Task statement: Copy the data that follows exactly as it is, excluding all pictures.

*** Data to process Section Begins ***

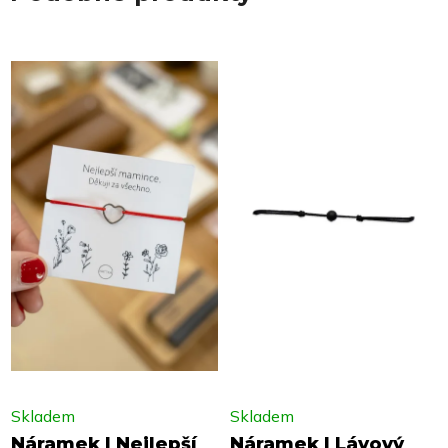
Skladem
Skladem
Náramek | Nejlepší
Náramek | Lávový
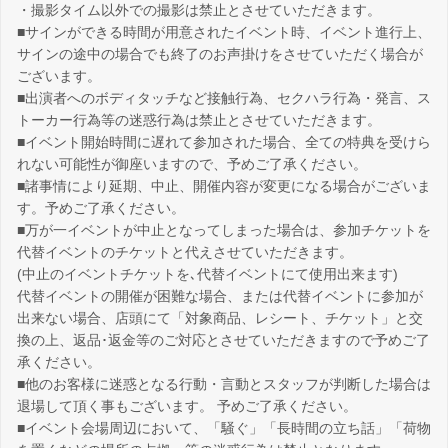
・撮影タイム以外での撮影は禁止とさせていただきます。
■サインができる時間が用意されたイベント時、イベント進行上、
サインの途中の場合でも終了のお声掛けをさせていただく場合が
ございます。
■出演者へのボディタッチなど接触行為、セクハラ行為・発言、ス
トーカー行為等の迷惑行為は禁止とさせていただきます。
■イベント開始時間に遅れて参加された場合、全ての特典を受けら
れない可能性が御座いますので、予めご了承ください。
■諸事情により延期、中止、開催内容が変更になる場合がございま
す。予めご了承ください。
■万が一イベントが中止となってしまった場合は、参加チケットを
代替イベントのチケットと代えさせていただきます。
(中止のイベントチケットを､代替イベントにて使用出来ます)
代替イベントの開催が困難な場合、または代替イベントに参加が
出来ない場合、店頭にて「対象商品、レシート、チケット」と交
換の上、返品･返金等のご対応とさせていただきますので予めご了
承ください。
■他のお客様に迷惑となる行動・言動とスタッフが判断した場合は
退場して頂く事もございます。 予めご了承ください。
■イベント会場周辺において、「騒ぐ」「長時間の立ち話」「荷物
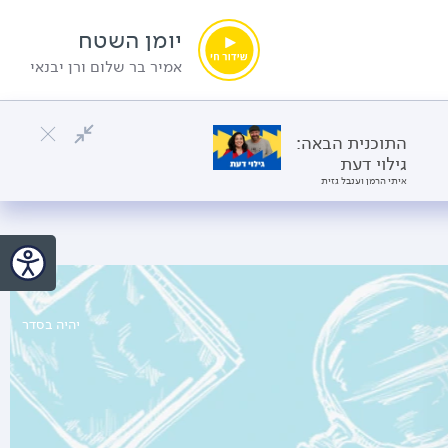
יומן השטח
אמיר בר שלום ורן יבנאי
התוכנית הבאה:
גילוי דעת
איתי הרמן וענבל גזית
יהיה בסדר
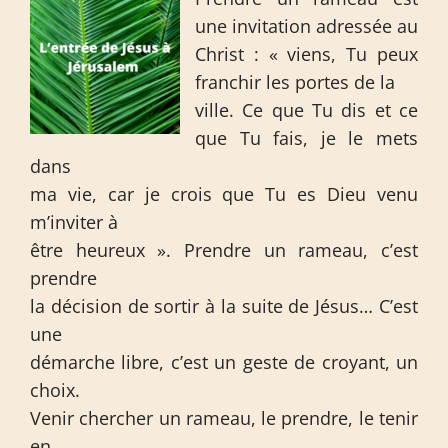
une invitation adressée au
Christ : « viens, Tu peux
franchir les portes de la
ville. Ce que Tu dis et ce
que Tu fais, je le mets
dans
ma vie, car je crois que Tu es Dieu venu
m’inviter à
être heureux ». Prendre un rameau, c’est
prendre
la décision de sortir à la suite de Jésus… C’est
une
démarche libre, c’est un geste de croyant, un
choix.
Venir chercher un rameau, le prendre, le tenir
en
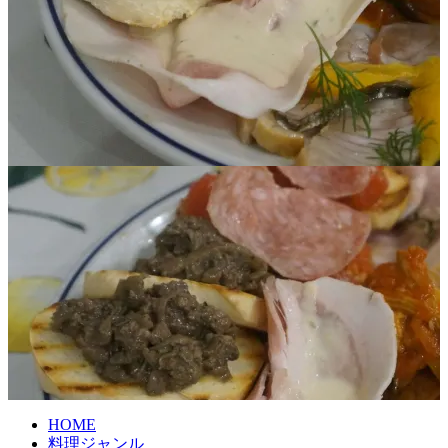
HOME
料理ジャンル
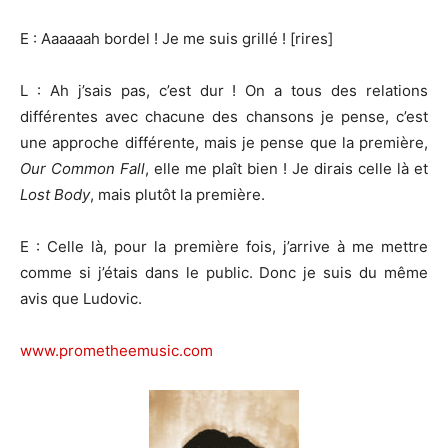
E : Aaaaaah bordel ! Je me suis grillé ! [rires]
L : Ah j’sais pas, c’est dur ! On a tous des relations
différentes avec chacune des chansons je pense, c’est
une approche différente, mais je pense que la première,
Our Common Fall
, elle me plaît bien ! Je dirais celle là et
Lost Body
, mais plutôt la première.
E : Celle là, pour la première fois, j’arrive à me mettre
comme si j’étais dans le public. Donc je suis du même
avis que Ludovic.
www.prometheemusic.com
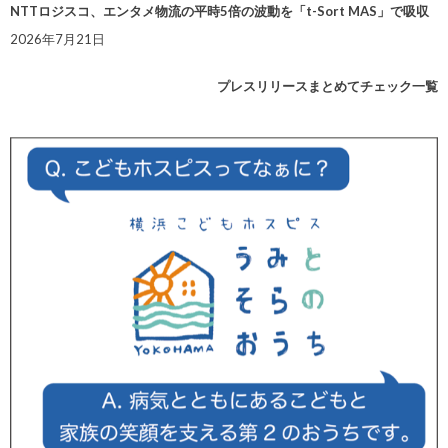
NTTロジスコ、エンタメ物流の平時5倍の波動を「t-Sort MAS」で吸収
2026年7月21日
プレスリリースまとめてチェック一覧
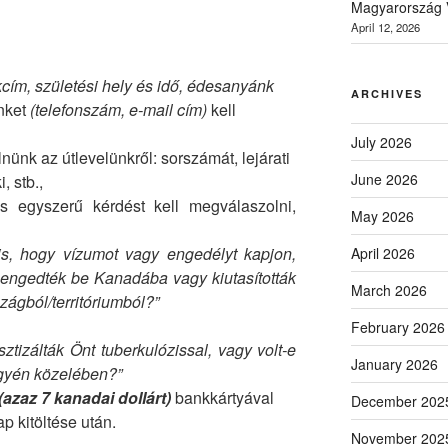
Magyarország V
April 12, 2026
kcím, születési hely és idő, édesanyánk
ARCHIVES
nket
(telefonszám, e-mail cím)
kell
July 2026
nünk az útlevelünkről: sorszámát, lejárati
June 2026
, stb.,
 egyszerű kérdést kell megválaszolni,
May 2026
 is, hogy vízumot vagy engedélyt kapjon,
April 2026
 engedték be Kanadába vagy kiutasították
March 2026
ágból/territóriumból?”
February 2026
ztizálták Önt tuberkulózissal, vagy volt-e
January 2026
gyén közelében?”
(azaz 7 kanadai dollárt)
bankkártyával
December 202
ap kitöltése után.
November 202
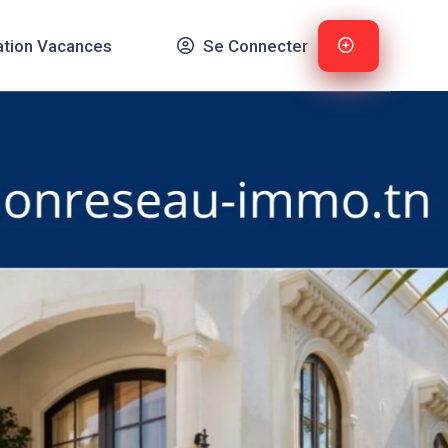
ation Vacances
Se Connecter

*** Data to process Section Ends ***

Answer to the exercise:
Skladem
Skladem
Náramek | Nejlepší
Náramek | Lávový
・撮影タイム以外での撮影は禁止とさせていただきます。
■サインができる時間が用意されたイベント時、イベント進行上、
サインの途中の場合でも終了のお声掛けをさせていただく場合が
ございます。
■出演者へのボディタッチなど接触行為、セクハラ行為・発言、ス
トーカー行為等の迷惑行為は禁止とさせていただきます。
■イベント開始時間に遅れて参加された場合、全ての特典を受けら
れない可能性が御座いますので、予めご了承ください。
■諸事情により延期、中止、開催内容が変更になる場合がございま
す。予めご了承ください。
■万が一イベントが中止となってしまった場合は、参加チケットを
代替イベントのチケットと代えさせていただきます。
(中止のイベントチケットを､代替イベントにて使用出来ます)
代替イベントの開催が困難な場合、または代替イベントに参加が
出来ない場合、店頭にて「対象商品、レシート、チケット」と交
換の上、返品･返金等のご対応とさせていただきますので予めご了
承ください。
■他のお客様に迷惑となる行動・言動とスタッフが判断した場合は
退場して頂く事もございます。 予めご了承ください。
■イベント会場周辺において、「騒ぐ」「長時間の立ち話」「荷物
יומן השטח
אמיר בר שלום ורן יבנאי
התוכנית הבאה:
גילוי דעת
איתי הרמן וענבל גזית
יהיה בסדר
une invitation adressée au
Christ : « viens, Tu peux
franchir les portes de la
ville. Ce que Tu dis et ce
que Tu fais, je le mets
dans
ma vie, car je crois que Tu es Dieu venu
m’inviter à
être heureux ». Prendre un rameau, c’est
prendre
la décision de sortir à la suite de Jésus… C’est
une
démarche libre, c’est un geste de croyant, un
choix.
Venir chercher un rameau, le prendre, le tenir
en
HOME
料理ジャンル
E : Aaaaaah bordel ! Je me suis grillé ! [rires]
L : Ah j’sais pas, c’est dur ! On a tous des relations
différentes avec chacune des chansons je pense, c’est
une approche différente, mais je pense que la première,
Our Common Fall
, elle me plaît bien ! Je dirais celle là et
Lost Body
, mais plutôt la première.
E : Celle là, pour la première fois, j’arrive à me mettre
comme si j’étais dans le public. Donc je suis du même
avis que Ludovic.
www.prometheemusic.com
NTTロジスコ、エンタメ物流の平時5倍の波動を「t-Sort MAS」で吸収
2026年7月21日
プレスリリースまとめてチェック一覧
Magyarország V
April 12, 2026
kcím, születési hely és idő, édesanyánk
ARCHIVES
nket
(telefonszám, e-mail cím)
kell
July 2026
nünk az útlevelünkről: sorszámát, lejárati
June 2026
, stb.,
 egyszerű kérdést kell megválaszolni,
May 2026
 is, hogy vízumot vagy engedélyt kapjon,
April 2026
 engedték be Kanadába vagy kiutasították
March 2026
ágból/territóriumból?”
February 2026
ztizálták Önt tuberkulózissal, vagy volt-e
January 2026
gyén közelében?”
(azaz 7 kanadai dollárt)
bankkártyával
December 202
ap kitöltése után.
November 202
ation Vacances
Se Connecter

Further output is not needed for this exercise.